Appendix: Looking for independent signals
It is of course possible that there are multiple independent signals within a single region. To test if this is the case, we can carry out a conditional analysis on the region, using the allelic dosage of one SNP of interest (usually the most significant). An example using our causal SNP within FUT2 is provided below.

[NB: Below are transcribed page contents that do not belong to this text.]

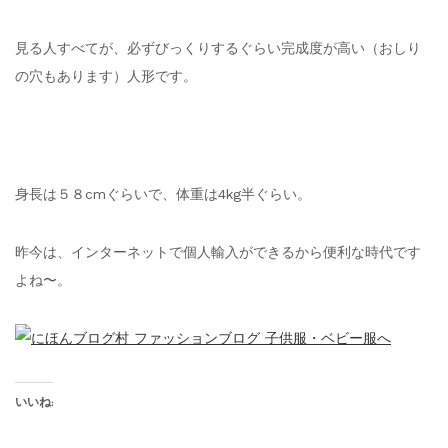
見る人すべてが、必ずびっくりするぐらい完成度が高い（おしり
の穴もあります）人形です。
身長は５８cmぐらいで、体重は4kg半ぐらい。
昨今は、インターネットで個人輸入ができるから便利な時代です
よね〜。
いいね:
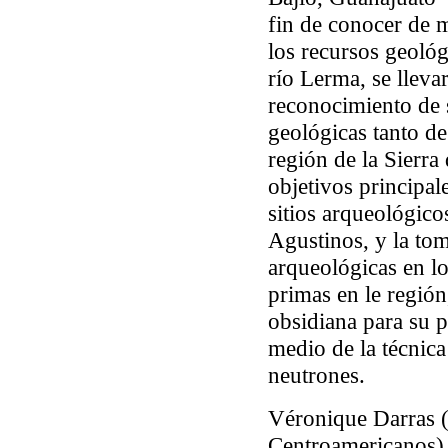
fin de conocer de 
los recursos geológ
río Lerma, se lleva
reconocimiento de 
geológicas tanto de
región de la Sierr
objetivos principale
sitios arqueológico
Agustinos, y la to
arqueológicas en lo
primas en le región
obsidiana para su p
medio de la técnica
neutrones.
Véronique Darras 
Centroamericanos) 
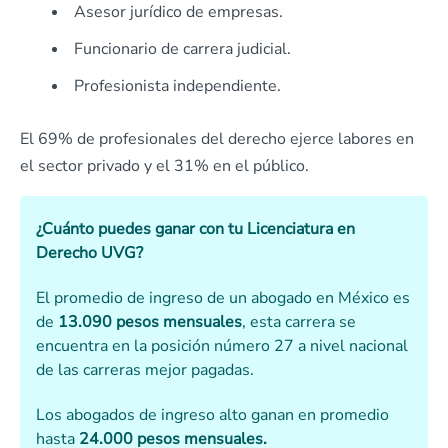
Asesor jurídico de empresas.
Funcionario de carrera judicial.
Profesionista independiente.
El 69% de profesionales del derecho ejerce labores en
el sector privado y el 31% en el público.
¿Cuánto puedes ganar con tu Licenciatura en
Derecho UVG?
El promedio de ingreso de un abogado en México es
de
13.090 pesos mensuales
, esta carrera se
encuentra en la posición número 27 a nivel nacional
de las carreras mejor pagadas.
Los abogados de ingreso alto ganan en promedio
hasta
24.000 pesos mensuales.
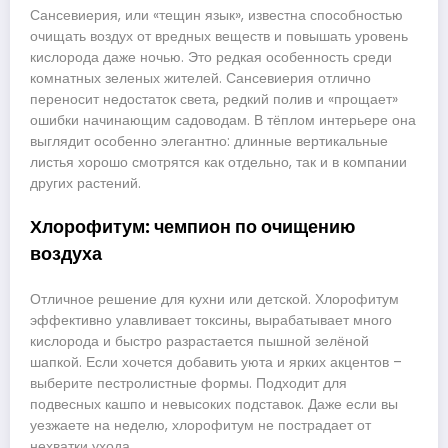
Сансевиерия, или «тещин язык», известна способностью
очищать воздух от вредных веществ и повышать уровень
кислорода даже ночью. Это редкая особенность среди
комнатных зеленых жителей. Сансевиерия отлично
переносит недостаток света, редкий полив и «прощает»
ошибки начинающим садоводам. В тёплом интерьере она
выглядит особенно элегантно: длинные вертикальные
листья хорошо смотрятся как отдельно, так и в компании
других растений.
Хлорофитум: чемпион по очищению
воздуха
Отличное решение для кухни или детской. Хлорофитум
эффективно улавливает токсины, вырабатывает много
кислорода и быстро разрастается пышной зелёной
шапкой. Если хочется добавить уюта и ярких акцентов –
выберите пестролистные формы. Подходит для
подвесных кашпо и невысоких подставок. Даже если вы
уезжаете на неделю, хлорофитум не пострадает от
нехватки ухода.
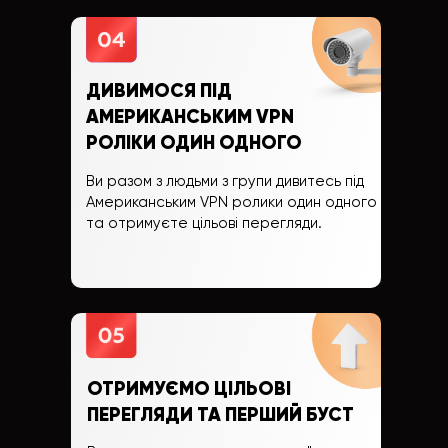
ДИВИМОСЯ ПІД
АМЕРИКАНСЬКИМ VPN
РОЛІКИ ОДИН ОДНОГО
Ви разом з людьми з групи дивитесь під
Американським VPN ролики один одного
та отримуєте цільові перегляди.
ОТРИМУЄМО ЦІЛЬОВІ
ПЕРЕГЛЯДИ ТА ПЕРШИЙ БУСТ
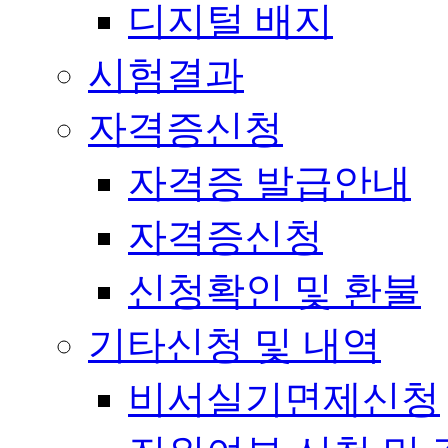
디지털 배지
시험결과
자격증신청
자격증 발급안내
자격증신청
신청확인 및 환불
기타신청 및 내역
비서실기면제신청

First we need generate a list of SNP IDs that we want to condition on. For a single ID, this can be done with
echo "rs601338:49206674:G:A" > output/rs601338.extract.list
Then use this file with GCTA to extract the allelic dosage of this SNP:
./gcta64 \
--bfile Genotype_data/AMR_imputed.filtered \
--extract output/rs601338.extract.list \
--recode \
--out output/rs601338
This will produce and xmat file containing the dosage information. We then unzip this file
gunzip -c output/rs601338.xmat.gz > output/rs601338.xmat
...and use it as a quantitative covariate in GCTA
./gcta64 \
--mlma \
--bfile Genotype_data/AMR_imputed.filtered \
--grm grm/AMR_genotypes.filtered \
--pheno Phenotype_data/AMR_phenotype.INT_transformed.txt \
--mpheno 2 \
--qcovar output/rs601338.xmat \
--out output/AMR_imputed.filtered.rs601338
We can use the output of this to plot manhattan and Q-Q plots as before. Looking at the manhattan plot for this analysis, we can see that the previous signal is no longer present, suggesting that all the SNPs that reached significance in that part of the genome are linked with that signal. This is consistent with the results from our PLINK LD clump analysis that suggested that there were ~130 SNPs in a linked group around our FUT2 SNP.
Note
Another way to do this kind of analysis is to use a full fine-mapping approach, such as the one described here.